Northern Ireland Sees Most New Homes in UK

Wed, 24 Feb 2016 08:05:08 GMT

According to new data released by the National House Building Council , Northern Ireland had the highest percentage increase in new home starts of any UK region during 2015.

The report shows a 30% increase in registered new homes - from 2,487 to 3,223 last year – outpacing other UK regions, with the east of England having the next highest percentage increase at 23%.

Developers based in Northern Ireland have reported the biggest number of developments being offered for tender since the housing crash in 2008. However, the NHBC show that Northern Ireland's increase comes ' from a relatively low base ' as house-building slumped so drastically in the downturn.

Peter Gillan, managing director of Co Antrim housebuilder PG Contracts , said the company had seen a " great turnaround " in both large developments and one-off houses. " Percentage margins on the larger developments remain tight, but a mass volume is there to be had, " he added.

However, Conor Mulligan, managing director of homebuilder Lagan Homes, said Northern Ireland faced barriers to house-building that were not present in England. Drags on progress include " sewer bonds, gold-plating of EU regulations and demands to upgrade underfunded infrastructure and services ".
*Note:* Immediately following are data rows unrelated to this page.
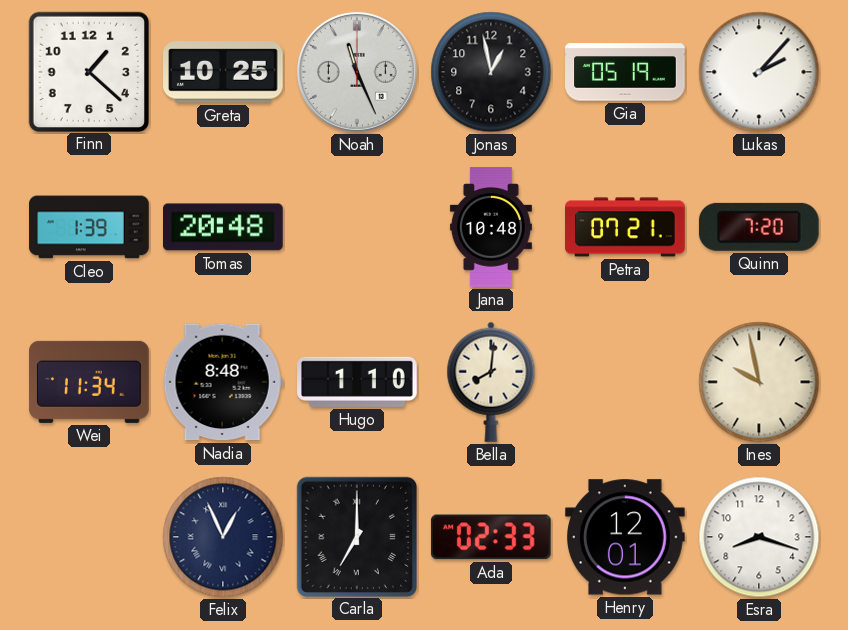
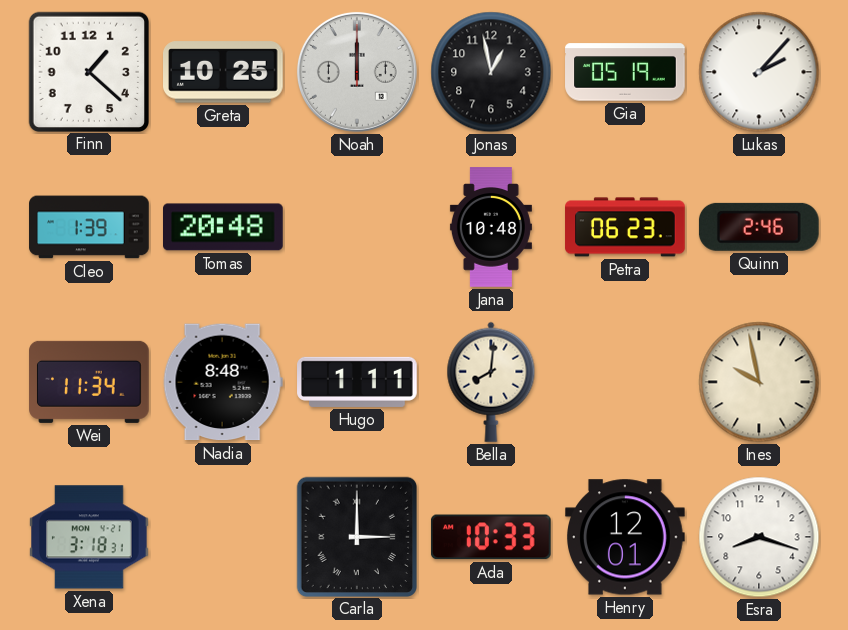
Noah: 11:26 -> 12:00
Petra: 07:21 -> 06:23
Quinn: 7:20 -> 2:46
Hugo: 1:10 -> 1:11
Xena: none -> 3:18
Felix: 12:56 -> none
Carla: 7:00 -> 3:00
Ada: 02:33 -> 10:33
" Thankfully, there appears to be a recognition of difficulties and, I believe, the desire to overcome them, " Mr Mulligan added.

David Little, NHBC representative in Northern Ireland, said volumes last year were double those in 2012. " In general, builders are now more confident about prospects for house-building and this optimism is shared by potential buyers, " he said.

But he warned that the momentum needed to be maintained and said: " We are still some way off building the numbers of new homes required ".

Ulster Bank chief economist Richard Ramsey said the house-building recovery " still has a very long way to go, " though the pick-up was welcome news. " Even if the industry operates at maximum capacity, the rate at which new homes are built will remain well below what is required for the foreseeable future, " he indicated.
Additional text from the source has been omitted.